There are two kinds of clocks. There is the clock that is always wrong, and that knows it is wrong, and glories in it; and there is the clock that is always right—except when you rely upon it, and then it is more wrong than you would think a clock could be in a civilized country.
I remember a clock of this latter type, that we had in the house when I was a boy, routing us all up at three o'clock one winter's morning. We had finished breakfast at ten minutes to four, and I got to school a little after five, and sat down on the step outside and cried, because I thought the world had come to an end; everything was so death-like!
The man who can live in the same house with one of these clocks, and not endanger his chance of heaven about once a month by standing up and telling it what he thinks of it, is either a dangerous rival to that old established firm, Job, or else he does not know enough bad language to make it worth his while to start saying anything at all.
The great dream of its life is to lure you on into trying to catch a train by it. For weeks and weeks it will keep the most perfect time. If there were any difference in time between that clock and the sun, you would be convinced it was the sun, not the clock, that wanted seeing to. You feel that if that clock happened to get a quarter of a second fast, or the eighth of an instant slow, it would break its heart and die.

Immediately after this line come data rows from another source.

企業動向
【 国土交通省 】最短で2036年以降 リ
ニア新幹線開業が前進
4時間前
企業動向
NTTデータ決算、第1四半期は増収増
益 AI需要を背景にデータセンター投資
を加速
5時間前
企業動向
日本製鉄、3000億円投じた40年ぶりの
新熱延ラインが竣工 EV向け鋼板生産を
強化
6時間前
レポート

It is in this spirit of child-like faith in its integrity that, one morning, you gather your family around you in the passage, kiss your children, and afterward wipe your jammy mouth, poke your finger in the baby's eye, promise not to forget to order the coals, wave at last fond adieu with the umbrella, and depart for the railway-station.

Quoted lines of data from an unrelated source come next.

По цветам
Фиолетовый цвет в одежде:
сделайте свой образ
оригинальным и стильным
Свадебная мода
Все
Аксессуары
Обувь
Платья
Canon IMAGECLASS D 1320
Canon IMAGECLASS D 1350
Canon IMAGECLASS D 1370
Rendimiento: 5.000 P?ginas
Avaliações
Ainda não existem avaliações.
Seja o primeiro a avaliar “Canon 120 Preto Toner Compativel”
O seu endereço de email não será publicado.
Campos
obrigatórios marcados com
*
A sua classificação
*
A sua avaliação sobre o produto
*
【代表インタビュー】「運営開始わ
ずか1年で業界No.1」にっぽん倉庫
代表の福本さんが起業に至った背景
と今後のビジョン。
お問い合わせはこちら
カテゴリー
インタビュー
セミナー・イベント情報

I never have been quite able to decide, myself, which is the more irritating to run two miles at the top of your speed, and then to find, when you reach the station, that you are three-quarters of an hour too early; or to stroll along leisurely the whole way, and dawdle about outside the booking-office, talking to some local idiot, and then to swagger carelessly on to the platform, just in time to see the train go out!
As for the other class of clocks—the common or always-wrong clocks—they are harmless enough. You wind them up at the proper intervals, and once or twice a week you put them right and "regulate" them, as you call it (and you might just as well try to "regulate" a London tom-cat). But you do all this, not from any selfish motives, but from a sense of duty to the clock itself. You want to feel that, whatever may happen, you have done the right thing by it, and that no blame can attach to you.